Hackers invade YouTube ads to mine cryptocurrency (pcmag.com).

Crypto miner in YouTube ads
[Last] week, ads over YouTube carried a sneaky surprise: a cryptocurrency miner. The mining software briefly invaded the video platform in an attempt to secretly siphon the computing power from any YouTube viewers who encountered the ads.
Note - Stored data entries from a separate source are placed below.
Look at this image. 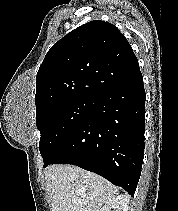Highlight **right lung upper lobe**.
I'll list each match as a JSON object with an SVG mask.
<instances>
[{"instance_id":"1","label":"right lung upper lobe","mask_w":178,"mask_h":211,"mask_svg":"<svg viewBox=\"0 0 178 211\" xmlns=\"http://www.w3.org/2000/svg\"><path fill=\"white\" fill-rule=\"evenodd\" d=\"M139 72L129 42L115 25L88 22L46 54L37 73L36 112L63 100L97 99Z\"/></svg>"}]
</instances>
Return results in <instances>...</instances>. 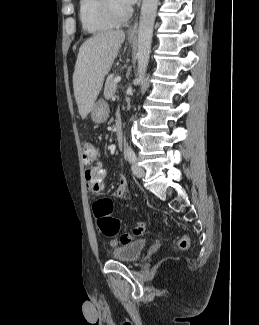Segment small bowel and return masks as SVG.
I'll list each match as a JSON object with an SVG mask.
<instances>
[{
  "instance_id": "small-bowel-1",
  "label": "small bowel",
  "mask_w": 259,
  "mask_h": 325,
  "mask_svg": "<svg viewBox=\"0 0 259 325\" xmlns=\"http://www.w3.org/2000/svg\"><path fill=\"white\" fill-rule=\"evenodd\" d=\"M85 163V179L86 188L90 195H98L103 187V181L107 175V171L101 161L97 158L92 162ZM128 183L125 176H120L118 186L113 192V197L117 199H125L127 197Z\"/></svg>"
}]
</instances>
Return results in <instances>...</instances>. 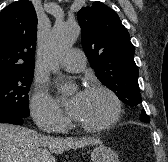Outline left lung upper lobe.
<instances>
[{
    "label": "left lung upper lobe",
    "instance_id": "obj_1",
    "mask_svg": "<svg viewBox=\"0 0 168 162\" xmlns=\"http://www.w3.org/2000/svg\"><path fill=\"white\" fill-rule=\"evenodd\" d=\"M84 52L99 80L125 104L141 103L134 46L119 16L102 2L77 13ZM141 119H149L144 111Z\"/></svg>",
    "mask_w": 168,
    "mask_h": 162
}]
</instances>
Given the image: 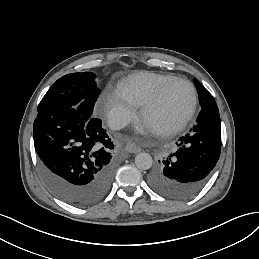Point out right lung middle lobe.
I'll use <instances>...</instances> for the list:
<instances>
[{"label":"right lung middle lobe","mask_w":259,"mask_h":259,"mask_svg":"<svg viewBox=\"0 0 259 259\" xmlns=\"http://www.w3.org/2000/svg\"><path fill=\"white\" fill-rule=\"evenodd\" d=\"M100 89L92 72L72 73L59 78L38 105L37 111L71 109L86 117H95L94 105Z\"/></svg>","instance_id":"right-lung-middle-lobe-1"}]
</instances>
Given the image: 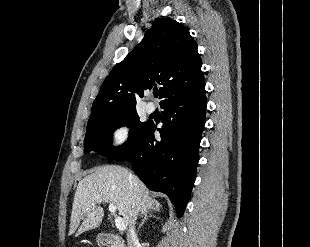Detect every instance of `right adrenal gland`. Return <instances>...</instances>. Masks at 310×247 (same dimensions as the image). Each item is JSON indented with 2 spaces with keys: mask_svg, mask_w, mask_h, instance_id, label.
Masks as SVG:
<instances>
[{
  "mask_svg": "<svg viewBox=\"0 0 310 247\" xmlns=\"http://www.w3.org/2000/svg\"><path fill=\"white\" fill-rule=\"evenodd\" d=\"M155 217L154 215H152V214H149V215H145L144 217H143V219L141 220V223L139 224V227H138V229H140L144 224H145V222L148 220V218L149 217Z\"/></svg>",
  "mask_w": 310,
  "mask_h": 247,
  "instance_id": "obj_1",
  "label": "right adrenal gland"
}]
</instances>
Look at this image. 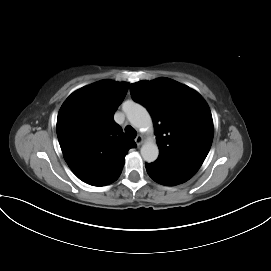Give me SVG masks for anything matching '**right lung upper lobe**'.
Wrapping results in <instances>:
<instances>
[{
  "instance_id": "right-lung-upper-lobe-1",
  "label": "right lung upper lobe",
  "mask_w": 271,
  "mask_h": 271,
  "mask_svg": "<svg viewBox=\"0 0 271 271\" xmlns=\"http://www.w3.org/2000/svg\"><path fill=\"white\" fill-rule=\"evenodd\" d=\"M127 82L102 80L72 93L57 118V136L65 161L82 181L103 186L121 173L124 158L136 147L113 115L122 103Z\"/></svg>"
}]
</instances>
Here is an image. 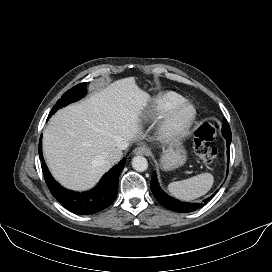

Something you may have noticed your antivirus software of choice picking up on more and more with Javascript files flagged as malware with a JS. prefix in slightly dodgy monetised, or just damn right hacked and monetised malicious sites of late, your desktops graphics card being particularly suited for cryptocurrency mining (kaspersky.com, Jul. 2017) and reminding that some still do imagine low virtual horsepowered in relation ’Droid and iDevices still havn’t quite took over the virtual online landscape just yet and perhaps never completely will.

And the “culprit” being those banking on Monero, the new “black market digital currency that’s going mainsteam (lifehacker.com), as being their road to virtual Eldorado:

The culprit? Hackers who decided to abuse Google’s ad network. The bad actors seeded the advertisements with web scripts that’ll run over your browser to mine the digital currency Monero. … Twitter users noticed the problem too. They’ve posted screenshots of their antivirus software detecting the mining scripts.

But it didn’t last long, Google blocking the ads within two hours and the “bad actors” removed from “Goodle’s platforms”.

“Mining cryptocurrency through ads is a relatively new form of abuse that violates our policies and one that we’ve been monitoring actively,” a [YouTube/Google] spokesperson said on Friday in an email.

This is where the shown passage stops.